I was watching the movie Public Enemies the other day, the Michael Mann-directed crime drama from this year starring Johnny Depp as bank robber John Dillinger and Christian Bale as the FBI agent assigned to bring him in. Not a bad flick, overall, but it lacked some of the fire and intriguing moral ambiguity of previous Mann films like Heat, or even Collateral.
Still, worth a rent. Check it out.
Anyway, in that film there's a scene with Dillinger and his girlfriend, Billie Frechette (played by Marion Cotillard). Perpetuating the idea that women can be bought, Dillinger buys Billie a fur coat and, in return, she has sex with him. How fucking romantic.
Public Enemies takes place in the 1930s, during the Great Depression era. What struck me about the Dillinger/Frechette love scene in this movie was how, well, modern it was. As far as big action movie love scenes go, this one most reminded me of the scene between Matt Damon and Franka Potente in The Bourne Identity.
For some reason, this struck me as odd.
When I got to thinking about it more, I didn't understand why I thought it was odd that a sex scene from the 1930s would seem similar to a sex scene from the 2000s.
Or maybe I just wanted to have sexy pictures in my blog this week.
The fact is, sex couldn't have possibly been very different in the 1930s or the 1860s or even the 1400s. Sex in the Stone Age was probably similar to sex Industrial Age. Sex on Mayflower was probably the same as sex on the Santa Maria. Sex on the U.S.S. Enterprise will probably be the same as sex on the U.S.S. Abraham Lincoln.
Still, that seems fucking strange. Maybe it's just the way we view history, as something so different and detached from the way we are now. There's a Greg Giraldo bit where he compares letters written by Civil War soldiers to their loves to those written today and, while amusing, it reminds me of a fundamental flaw regarding how we view the past. We seem to see it as something intangibly other from the way we are today.

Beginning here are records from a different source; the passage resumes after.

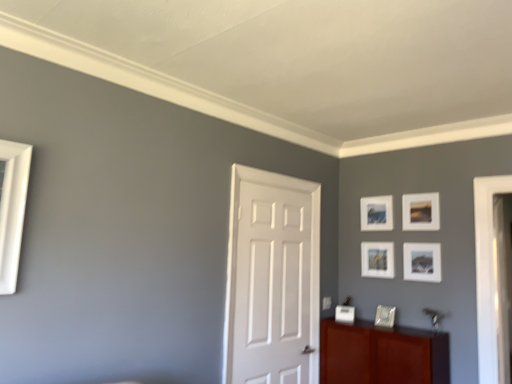 How much space does white matte picture frame at upper right, which appears as the fourth picture frame when ordered from the bottom, occupy horizontally?

The width of white matte picture frame at upper right, which appears as the fourth picture frame when ordered from the bottom, is 1.68 inches.

You are a GUI agent. You are given a task and a screenshot of the screen. Output one action in this format:
    pyautogui.click(x=<x>, y=<y>)
    Task: Click on the matte white picture frame at upper right, which appears as the third picture frame when ordered from the bottom
    
    Given the screenshot: What is the action you would take?
    pyautogui.click(x=422, y=262)

Where is `matte white picture frame at lower center, the first picture frame ordered from the bottom`? Image resolution: width=512 pixels, height=384 pixels. matte white picture frame at lower center, the first picture frame ordered from the bottom is located at coordinates (385, 316).

Image resolution: width=512 pixels, height=384 pixels. What do you see at coordinates (385, 316) in the screenshot?
I see `matte white picture frame at lower center, the first picture frame ordered from the bottom` at bounding box center [385, 316].

Find the location of `matte white picture frame at center, which is counted as the fourth picture frame, starting from the top`. matte white picture frame at center, which is counted as the fourth picture frame, starting from the top is located at coordinates (377, 259).

What is the approximate width of white matte door at center?

It is 1.11 inches.

I want to click on white matte picture frame at upper right, positioned as the second picture frame in top-to-bottom order, so click(376, 213).

Consider the image. From a real-world perspective, is matte white picture frame at center, which ranks as the 2th picture frame in bottom-to-top order, on top of matte white picture frame at lower center, the first picture frame ordered from the bottom?

Yes, from a real-world perspective, matte white picture frame at center, which ranks as the 2th picture frame in bottom-to-top order, is on top of matte white picture frame at lower center, the first picture frame ordered from the bottom.

Is matte white picture frame at center, which is counted as the fourth picture frame, starting from the top, inside or outside of matte white picture frame at lower center, the first picture frame ordered from the bottom?

matte white picture frame at center, which is counted as the fourth picture frame, starting from the top, is located beyond the bounds of matte white picture frame at lower center, the first picture frame ordered from the bottom.

Is the surface of matte white picture frame at center, which is counted as the fourth picture frame, starting from the top, in direct contact with matte white picture frame at lower center, the first picture frame ordered from the bottom?

No, matte white picture frame at center, which is counted as the fourth picture frame, starting from the top, is not making contact with matte white picture frame at lower center, the first picture frame ordered from the bottom.

From the image's perspective, does matte white picture frame at center, which ranks as the 2th picture frame in bottom-to-top order, appear higher than matte white picture frame at lower center, the first picture frame ordered from the bottom?

Yes, from the image's perspective, matte white picture frame at center, which ranks as the 2th picture frame in bottom-to-top order, is on top of matte white picture frame at lower center, the first picture frame ordered from the bottom.

Is matte white picture frame at upper right, positioned as the first picture frame in top-to-bottom order, not near white matte door at center?

Yes.

From a real-world perspective, relative to white matte door at center, is matte white picture frame at upper right, positioned as the first picture frame in top-to-bottom order, vertically above or below?

From a real-world perspective, matte white picture frame at upper right, positioned as the first picture frame in top-to-bottom order, is physically above white matte door at center.

Relative to white matte door at center, is matte white picture frame at upper right, placed as the fifth picture frame when sorted from bottom to top, in front or behind?

Clearly, matte white picture frame at upper right, placed as the fifth picture frame when sorted from bottom to top, is behind white matte door at center.

Is point (302, 263) closer or farther from the camera than point (346, 355)?

Clearly, point (302, 263) is more distant from the camera than point (346, 355).

From the image's perspective, who appears lower, white matte door at center or mahogany wood cabinet at lower right?

mahogany wood cabinet at lower right, from the image's perspective.

Can you confirm if white matte door at center is positioned to the right of mahogany wood cabinet at lower right?

No.

Are matte white picture frame at upper right, placed as the fifth picture frame when sorted from bottom to top, and white matte picture frame at upper right, which appears as the fourth picture frame when ordered from the bottom, beside each other?

There is a gap between matte white picture frame at upper right, placed as the fifth picture frame when sorted from bottom to top, and white matte picture frame at upper right, which appears as the fourth picture frame when ordered from the bottom.

Relative to white matte picture frame at upper right, which appears as the fourth picture frame when ordered from the bottom, is matte white picture frame at upper right, placed as the fifth picture frame when sorted from bottom to top, in front or behind?

matte white picture frame at upper right, placed as the fifth picture frame when sorted from bottom to top, is in front of white matte picture frame at upper right, which appears as the fourth picture frame when ordered from the bottom.

Visually, is matte white picture frame at upper right, placed as the fifth picture frame when sorted from bottom to top, positioned to the left or to the right of white matte picture frame at upper right, which appears as the fourth picture frame when ordered from the bottom?

From the image, it's evident that matte white picture frame at upper right, placed as the fifth picture frame when sorted from bottom to top, is to the right of white matte picture frame at upper right, which appears as the fourth picture frame when ordered from the bottom.

Which of these two, matte white picture frame at upper right, placed as the fifth picture frame when sorted from bottom to top, or white matte picture frame at upper right, positioned as the second picture frame in top-to-bottom order, is smaller?

matte white picture frame at upper right, placed as the fifth picture frame when sorted from bottom to top.

Is matte white picture frame at center, which is counted as the fourth picture frame, starting from the top, a part of matte white picture frame at upper right, positioned as the first picture frame in top-to-bottom order?

No, matte white picture frame at center, which is counted as the fourth picture frame, starting from the top, is not inside matte white picture frame at upper right, positioned as the first picture frame in top-to-bottom order.

Considering the positions of objects matte white picture frame at upper right, placed as the fifth picture frame when sorted from bottom to top, and matte white picture frame at center, which is counted as the fourth picture frame, starting from the top, in the image provided, who is more to the left, matte white picture frame at upper right, placed as the fifth picture frame when sorted from bottom to top, or matte white picture frame at center, which is counted as the fourth picture frame, starting from the top,?

matte white picture frame at center, which is counted as the fourth picture frame, starting from the top.

Does point (424, 212) come closer to viewer compared to point (384, 268)?

Yes, point (424, 212) is closer to viewer.

From a real-world perspective, is matte white picture frame at upper right, placed as the fifth picture frame when sorted from bottom to top, positioned over matte white picture frame at center, which is counted as the fourth picture frame, starting from the top, based on gravity?

Indeed, from a real-world perspective, matte white picture frame at upper right, placed as the fifth picture frame when sorted from bottom to top, stands above matte white picture frame at center, which is counted as the fourth picture frame, starting from the top.

Which object is wider, white matte door at center or matte white picture frame at upper right, placed as the fifth picture frame when sorted from bottom to top?

Wider between the two is matte white picture frame at upper right, placed as the fifth picture frame when sorted from bottom to top.

From the image's perspective, which one is positioned lower, white matte door at center or matte white picture frame at upper right, positioned as the first picture frame in top-to-bottom order?

white matte door at center, from the image's perspective.

Considering the sizes of white matte door at center and matte white picture frame at upper right, positioned as the first picture frame in top-to-bottom order, in the image, is white matte door at center bigger or smaller than matte white picture frame at upper right, positioned as the first picture frame in top-to-bottom order,?

Clearly, white matte door at center is larger in size than matte white picture frame at upper right, positioned as the first picture frame in top-to-bottom order.

Is white matte door at center facing towards matte white picture frame at upper right, placed as the fifth picture frame when sorted from bottom to top?

No, white matte door at center is not oriented towards matte white picture frame at upper right, placed as the fifth picture frame when sorted from bottom to top.

Does mahogany wood cabinet at lower right have a lesser width compared to matte white picture frame at upper right, positioned as the first picture frame in top-to-bottom order?

No, mahogany wood cabinet at lower right is not thinner than matte white picture frame at upper right, positioned as the first picture frame in top-to-bottom order.

Considering the sizes of mahogany wood cabinet at lower right and matte white picture frame at upper right, positioned as the first picture frame in top-to-bottom order, in the image, is mahogany wood cabinet at lower right bigger or smaller than matte white picture frame at upper right, positioned as the first picture frame in top-to-bottom order,?

Considering their sizes, mahogany wood cabinet at lower right takes up more space than matte white picture frame at upper right, positioned as the first picture frame in top-to-bottom order.

From the image's perspective, between mahogany wood cabinet at lower right and matte white picture frame at upper right, placed as the fifth picture frame when sorted from bottom to top, which one is located above?

From the image's view, matte white picture frame at upper right, placed as the fifth picture frame when sorted from bottom to top, is above.

From a real-world perspective, is mahogany wood cabinet at lower right above or below matte white picture frame at upper right, positioned as the first picture frame in top-to-bottom order?

mahogany wood cabinet at lower right is situated lower than matte white picture frame at upper right, positioned as the first picture frame in top-to-bottom order, in the real world.

Identify the location of the 1st picture frame to the right when counting from the matte white picture frame at center, which is counted as the fourth picture frame, starting from the top. (385, 316).

Locate an element on the screen. The width and height of the screenshot is (512, 384). door on the left of matte white picture frame at upper right, positioned as the first picture frame in top-to-bottom order is located at coordinates (272, 279).

Estimate the real-world distances between objects in this image. Which object is closer to white matte door at center, matte white picture frame at upper right, placed as the fifth picture frame when sorted from bottom to top, or mahogany wood cabinet at lower right?

Among the two, mahogany wood cabinet at lower right is located nearer to white matte door at center.

Which object lies nearer to the anchor point matte white picture frame at center, which ranks as the 2th picture frame in bottom-to-top order, white matte door at center or mahogany wood cabinet at lower right?

The object closer to matte white picture frame at center, which ranks as the 2th picture frame in bottom-to-top order, is mahogany wood cabinet at lower right.

From the image, which object appears to be nearer to matte white picture frame at center, which is counted as the fourth picture frame, starting from the top, white matte door at center or white matte picture frame at upper right, positioned as the second picture frame in top-to-bottom order?

white matte picture frame at upper right, positioned as the second picture frame in top-to-bottom order, lies closer to matte white picture frame at center, which is counted as the fourth picture frame, starting from the top, than the other object.

Estimate the real-world distances between objects in this image. Which object is further from matte white picture frame at upper right, positioned as the first picture frame in top-to-bottom order, matte white picture frame at upper right, which appears as the third picture frame when ordered from the bottom, or mahogany wood cabinet at lower right?

mahogany wood cabinet at lower right is positioned further to the anchor matte white picture frame at upper right, positioned as the first picture frame in top-to-bottom order.

Considering their positions, is matte white picture frame at center, which is counted as the fourth picture frame, starting from the top, positioned closer to white matte door at center than white matte picture frame at upper right, which appears as the fourth picture frame when ordered from the bottom?

matte white picture frame at center, which is counted as the fourth picture frame, starting from the top, is closer to white matte door at center.

Which object lies further to the anchor point matte white picture frame at center, which ranks as the 2th picture frame in bottom-to-top order, matte white picture frame at lower center, which is counted as the 5th picture frame, starting from the top, or white matte door at center?

Based on the image, white matte door at center appears to be further to matte white picture frame at center, which ranks as the 2th picture frame in bottom-to-top order.

Based on their spatial positions, is matte white picture frame at upper right, the third picture frame when ordered from top to bottom, or mahogany wood cabinet at lower right further from white matte door at center?

matte white picture frame at upper right, the third picture frame when ordered from top to bottom, lies further to white matte door at center than the other object.

When comparing their distances from matte white picture frame at upper right, positioned as the first picture frame in top-to-bottom order, does matte white picture frame at upper right, the third picture frame when ordered from top to bottom, or white matte picture frame at upper right, positioned as the second picture frame in top-to-bottom order, seem closer?

The object closer to matte white picture frame at upper right, positioned as the first picture frame in top-to-bottom order, is white matte picture frame at upper right, positioned as the second picture frame in top-to-bottom order.

Find the location of a particular element. door between matte white picture frame at upper right, placed as the fifth picture frame when sorted from bottom to top, and mahogany wood cabinet at lower right in the up-down direction is located at coordinates (272, 279).

The height and width of the screenshot is (384, 512). I want to click on cabinetry situated between white matte door at center and matte white picture frame at upper right, which appears as the third picture frame when ordered from the bottom, from left to right, so click(382, 354).

Locate an element on the screen. This screenshot has width=512, height=384. picture frame between matte white picture frame at upper right, which appears as the third picture frame when ordered from the bottom, and matte white picture frame at lower center, the first picture frame ordered from the bottom, in the up-down direction is located at coordinates (377, 259).

I want to click on door between white matte picture frame at upper right, positioned as the second picture frame in top-to-bottom order, and mahogany wood cabinet at lower right from top to bottom, so click(272, 279).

The truth is people are the same all over, regardless of culture, history, upbringing. There are differences in those cultures, of course. There are differences in how people react to certain situations or stimuli. But that doesn't make people different. Whenever I've met someone from Jamaica or England or Romania, what strikes me first and foremost isn't the cultural differences, but rather how much we're alike as people. We all worry about survival and having fun, morality and girls.
It's easier to notice the differences in people when you're viewing the culture as a whole. When you see an African tribal ritual without having met anyone individually, you notice the differences. But when you encounter individuals, you realize that we're actually all quite similar.

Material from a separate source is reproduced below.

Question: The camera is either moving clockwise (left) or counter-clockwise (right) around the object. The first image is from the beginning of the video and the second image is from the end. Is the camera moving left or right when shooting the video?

And if sex is about anything, it's about individuals.
Sex is a base instinct that transcends culture and time period. Thomas Jefferson had his equivalent of rose petal-covered Valentine's Day romantic sex with his wife, and he probably had his equivalent of dorm room shower quickies with Sally Hemings.
Maybe it's porn.
It can't all have to do with porn, of course, but it seems like it could be a contributing factor. There is a clear definition between almost everyone having access to porn and it being more strictly controlled and that clear definition is called the Internet.
The Internet is an incredibly new development, if you look at the scope of human history. But it's also something that has become so indoctrinated into our daily lives that, for people around my age, it gets hard to believe what we did prior to it. For those younger than me, they literally may not have a time where they didn't have the Internet.
That can skew your perspective, as history doesn't have much of a place on the Internet. The Internet is about new and now and faster and better and quicker. It's about movement. It's about moving on. The Internet views history almost as a niche market and, consequently, people growing up on the Internet will probably view history as almost inconsequential.
These kids, they'll grow up with older brothers (or maybe even fathers) who use the Internet to look at porn on at least a semi-regular basis. And porn is pretty modern. In that way, it's strange to think about that same kind of sex going on, all corsets and enormous gowns, in Victorian England.
Not to say Queen Elizabeth was doing the piledriver on the side of her royal bed, but there was probably more going on than just the missionary position.
With porn, we've modernized and naturalized sex to the degree that thinking about it in regards to history is strange and incongruous. The phrase "your grandparents still have sex," used to disgust teenagers, glosses over the fact that, when they were your age, your grandparents had the same kind of sex you do.
Or maybe it's just hard to believe anyone was fucking during the Great Depression.